On Monday, everything was put on purposeful pause. I was also able to take in a gentle hike with a dear friend and Parker (the ever-faithful Beagle) on a segment of the Bruce Trail that was newly baptized in snow. We transitioned easily from the Bruce Trail to a segment of ATV/Snowmobile trail called B-loop and it was the kind of snow that squeaks under ones boots. Fresh, crunchy snow. The kind that calls for paying attention to being, rather than doing. The firehose was on pause, while nature welcomed me into her embrace. An embrace into which I fell with a deep thirst for hydration - one that was met with snowflakes gently falling rather than firehose violently blasting me away. Drink the way it is meant to be drunk.
Parker has a dear friend, Arthur who lives with his mom at Dyers Bay. The two dogs had a lovely leash-free run later in the week, when, keeping their enthusiasm on leash would have risked both doggy moms going slip-sliding-along on the icy roadway. So we let go, and let them run. We let go. And. Let. Them. Run.
Perhaps there is an example in that: to let the hose go, to let it just run, amok, if you will, trusting that the water will finds its flow to wherever it is meant to go. Trusting that it isn’t up to us to drink it all in, anymore than it is up to us to restrain excited dogs from celebrating life’s joys and the first snow fall with full-tilt running and sniffing and leaping and landing into the soft cushion of nature’s embrace. If I don’t know how to rest in nature’s embrace, trust the dogs to show me how!
Advent is supposed to be a season of pause, reflection, meditation and even self-examination. I want to have some clear pictures of what gifts I want to bring before the baby who will soon be born. I want to be able to see the star in the darkness of night. I want to be free to follow that star, forsaking all others: false glittery bits which will not lead me to the birthplace of God, but which stand a mighty fine chance of leading me to the birthplace of mental breakdown, immune compromise, and general chaos and mayhem.
Advent - to Advent appropriately, to prepare to follow a star in the dark night sky, I have to allow the darkness to enfold me - not imagine that I can hold it all at bay with my ceaseless activity and motion and doing. In the bright fake light, starlight will be invisible.
Advent - perhaps a season to practice being the field in which the coming one may encamp. Holy One - make me a place for encampment.
Advent - A season to allow the fire hose to be a fire hose. To let go of the leash and trust in the pocket full of treats which encourage recall. A season to sip from the overwhelming abundance of all that claims to need doing, sip and set down the glass and say now I will savour what is on my tongue. Allow my palate to savour the refreshment rather than to be drowned.
Advent - perhaps a season to trust that my doing is not all I make it out to be. A season to look for hope, peace, joy and love. None of which, last I heard, ever issued forth from a full-blast firehose.
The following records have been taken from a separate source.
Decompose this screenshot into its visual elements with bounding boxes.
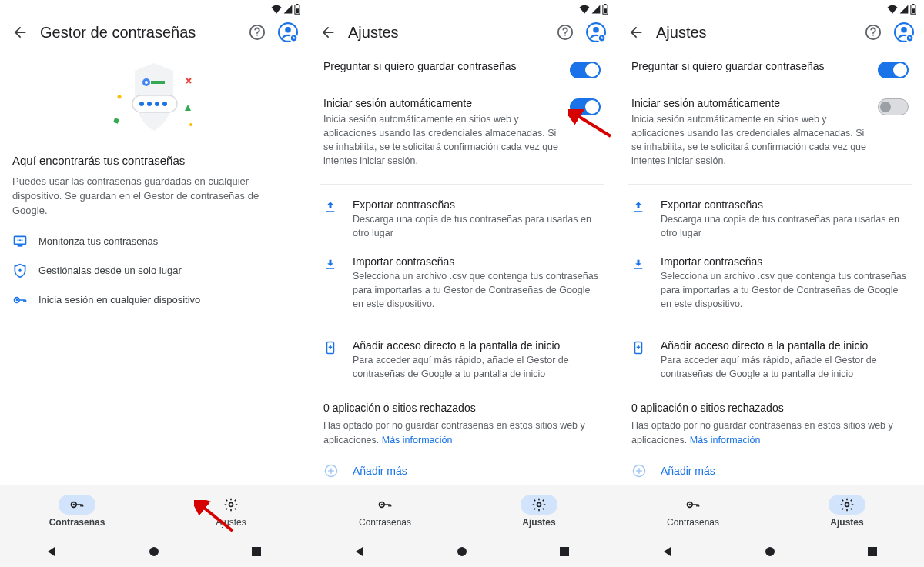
setting-title: Iniciar sesión automáticamente: [631, 97, 867, 109]
nav-passwords[interactable]: Contraseñas: [308, 485, 462, 536]
svg-point-52: [901, 27, 907, 33]
svg-rect-48: [912, 4, 914, 5]
account-icon[interactable]: [585, 22, 607, 43]
setting-title: Preguntar si quiero guardar contraseñas: [631, 60, 867, 72]
setting-ask-save[interactable]: Preguntar si quiero guardar contraseñas: [320, 51, 604, 88]
status-bar: [0, 0, 308, 17]
setting-desc: Inicia sesión automáticamente en sitios …: [323, 112, 559, 168]
plus-circle-icon: [323, 463, 339, 479]
svg-point-21: [19, 239, 21, 241]
app-bar: Ajustes: [308, 17, 616, 51]
svg-point-13: [155, 102, 159, 106]
help-icon[interactable]: [554, 22, 576, 43]
nav-settings[interactable]: Ajustes: [154, 485, 308, 536]
nav-label: Contraseñas: [49, 517, 105, 528]
signal-icon: [899, 5, 909, 14]
plus-circle-icon: [631, 463, 647, 479]
svg-point-27: [73, 503, 75, 505]
feature-label: Monitoriza tus contraseñas: [38, 235, 158, 247]
action-title: Añadir acceso directo a la pantalla de i…: [661, 339, 909, 352]
setting-auto-signin[interactable]: Iniciar sesión automáticamente Inicia se…: [628, 88, 912, 178]
toggle-ask-save[interactable]: [878, 62, 909, 78]
setting-ask-save[interactable]: Preguntar si quiero guardar contraseñas: [628, 51, 912, 88]
action-desc: Descarga una copia de tus contraseñas pa…: [353, 212, 601, 240]
upload-icon: [631, 198, 647, 240]
sys-back[interactable]: [45, 545, 58, 558]
account-icon[interactable]: [893, 22, 915, 43]
toggle-auto-signin[interactable]: [570, 98, 601, 115]
sys-home[interactable]: [148, 545, 160, 558]
nav-passwords[interactable]: Contraseñas: [616, 485, 770, 536]
action-export[interactable]: Exportar contraseñas Descarga una copia …: [320, 191, 604, 248]
divider: [628, 325, 912, 325]
gear-icon: [839, 497, 855, 512]
divider: [628, 395, 912, 395]
help-icon[interactable]: [862, 22, 884, 43]
screen-password-manager: Gestor de contraseñas Aquí encontrarás t…: [0, 0, 308, 567]
wifi-icon: [887, 5, 898, 14]
sys-home[interactable]: [456, 545, 468, 558]
wifi-icon: [579, 5, 590, 14]
add-more[interactable]: Añadir más: [320, 459, 604, 483]
back-button[interactable]: [9, 22, 31, 43]
page-title: Ajustes: [348, 24, 545, 42]
sys-recent[interactable]: [866, 545, 879, 558]
svg-rect-1: [296, 4, 298, 5]
setting-auto-signin[interactable]: Iniciar sesión automáticamente Inicia se…: [320, 88, 604, 178]
more-info-link[interactable]: Más información: [382, 435, 453, 445]
key-icon: [377, 497, 393, 512]
action-desc: Descarga una copia de tus contraseñas pa…: [661, 212, 909, 240]
action-desc: Selecciona un archivo .csv que contenga …: [353, 269, 601, 311]
action-title: Importar contraseñas: [353, 255, 601, 268]
content-area: Aquí encontrarás tus contraseñas Puedes …: [0, 51, 308, 485]
nav-label: Contraseñas: [667, 517, 719, 528]
app-bar: Gestor de contraseñas: [0, 17, 308, 51]
bottom-nav: Contraseñas Ajustes: [616, 485, 924, 536]
divider: [628, 184, 912, 185]
setting-title: Iniciar sesión automáticamente: [323, 97, 559, 109]
gear-icon: [223, 497, 239, 512]
status-bar: [308, 0, 616, 17]
sys-back[interactable]: [661, 545, 674, 558]
key-icon: [12, 292, 28, 308]
divider: [320, 395, 604, 395]
back-button[interactable]: [625, 22, 647, 43]
svg-point-14: [162, 102, 167, 106]
svg-rect-60: [868, 547, 877, 556]
back-button[interactable]: [317, 22, 339, 43]
content-area: Preguntar si quiero guardar contraseñas …: [308, 51, 616, 485]
svg-point-12: [147, 102, 152, 106]
action-import[interactable]: Importar contraseñas Selecciona un archi…: [320, 248, 604, 319]
toggle-auto-signin[interactable]: [878, 98, 909, 115]
wifi-icon: [271, 5, 282, 14]
setting-title: Preguntar si quiero guardar contraseñas: [323, 60, 559, 72]
svg-point-11: [139, 102, 144, 106]
action-shortcut[interactable]: Añadir acceso directo a la pantalla de i…: [320, 332, 604, 389]
main-subtitle: Puedes usar las contraseñas guardadas en…: [12, 175, 296, 218]
nav-passwords[interactable]: Contraseñas: [0, 485, 154, 536]
svg-point-42: [381, 503, 383, 505]
sys-home[interactable]: [764, 545, 776, 558]
nav-settings[interactable]: Ajustes: [462, 485, 616, 536]
action-title: Exportar contraseñas: [353, 198, 601, 211]
nav-settings[interactable]: Ajustes: [770, 485, 924, 536]
account-icon[interactable]: [277, 22, 299, 43]
shield-icon: [12, 263, 28, 278]
add-more-label: Añadir más: [661, 465, 715, 477]
svg-rect-16: [113, 118, 119, 124]
add-more[interactable]: Añadir más: [628, 459, 912, 483]
help-icon[interactable]: [246, 22, 268, 43]
toggle-ask-save[interactable]: [570, 62, 601, 78]
action-export[interactable]: Exportar contraseñas Descarga una copia …: [628, 191, 912, 248]
svg-point-20: [18, 239, 19, 241]
sys-back[interactable]: [353, 545, 366, 558]
add-home-icon: [631, 339, 647, 381]
more-info-link[interactable]: Más información: [690, 435, 761, 445]
battery-icon: [602, 4, 608, 15]
action-desc: Selecciona un archivo .csv que contenga …: [661, 269, 909, 311]
action-shortcut[interactable]: Añadir acceso directo a la pantalla de i…: [628, 332, 912, 389]
feature-label: Inicia sesión en cualquier dispositivo: [38, 294, 200, 305]
sys-recent[interactable]: [250, 545, 263, 558]
action-import[interactable]: Importar contraseñas Selecciona un archi…: [628, 248, 912, 319]
sys-recent[interactable]: [558, 545, 571, 558]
If I may share a prayer with you this night:
May you put down the firehose,
entering the dark night of winter’s embrace,
entering the dark before the Word becomes flesh with curiousity and wonder.
May your lists of things to do be replaced,
with a pocket full of treats
and a leash free beagle who will show you the way
to fall into nature’s waiting arms
where Creator and Creation will allow you to sip life
at the pace of life which allows
human being instead of human doing,
at drinking-from-firehose, drowning-out-life pace.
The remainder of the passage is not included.